Home Affairs Council
Agreement in sight on Schengen, asylum package advances
By Nathalie Vandystadt and Anca Gurzu | Wednesday 06 June 2012
The controversy over the Schengen reform is expected to be resolved with very few changes compared with existing rules for the absence of identity checks at intra-European borders. The Danish EU Presidency expects to secure agreement on two texts – the Schengen evaluation mechanism and the conditions for reintroducing checks at internal borders – at the Home Affairs Council, on 7 June in Luxembourg.
The situation has changed completely with the departure of Nicolas Sarkozy and Silvio Berlusconi. This reform emerged from the controversy, in early 2011, between Paris and Rome over the arrival of around 20,000 Tunisian immigrants in Italy. Once they received travel papers from Rome, they went to France to join family members. The other European countries gave in to French demands and urged the Commission to carry out a reform.
“If today’s French and Italian governments had been in office a year ago, we wouldn’t have changed the system at all,” said a Council source.
As under the existing rules, the states will be able to decide unilaterally to restore checks at national borders for foreseeable events like a football match or in an urgent situation, such as a terrorist threat.

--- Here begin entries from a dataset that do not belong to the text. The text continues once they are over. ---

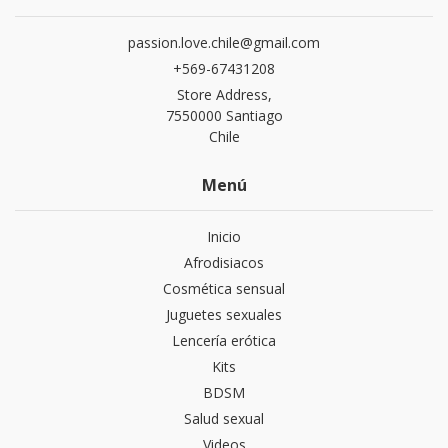
passion.love.chile@gmail.com
+569-67431208
Store Address,
7550000 Santiago
Chile
Menú
Inicio
Afrodisiacos
Cosmética sensual
Juguetes sexuales
Lencería erótica
Kits
BDSM
Salud sexual
Videos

The Commission will nevertheless have a role to play in the only real innovation of the reform, which concerns a persistent serious failing by a country to monitor its external borders, as is the case currently with Greece, singled out for its deficiencies in combating illegal immigration at its border with Turkey and for its asylum system, considered degrading. In such cases, the Council and Commission may send teams of experts to assess the situation on location. The Commission may then recommend the deployment of European border guard teams. If the problem persists after three months, the Council, acting on a recommendation from the Commission, may decide to reintroduce border controls for a period of six months to two years at most between the “deficient” Schengen state and its European partners.
TARGET: END 2012
The Council will also tackle the Common European Asylum System (CEAS), a project that has seen limited progress in the last years due to various disagreements between member states and the institutions. There are currently four outstanding files in the completion of the CEAS, which aims to create greater harmonisation of national asylum systems and higher levels of protection for applicants by the end of 2012.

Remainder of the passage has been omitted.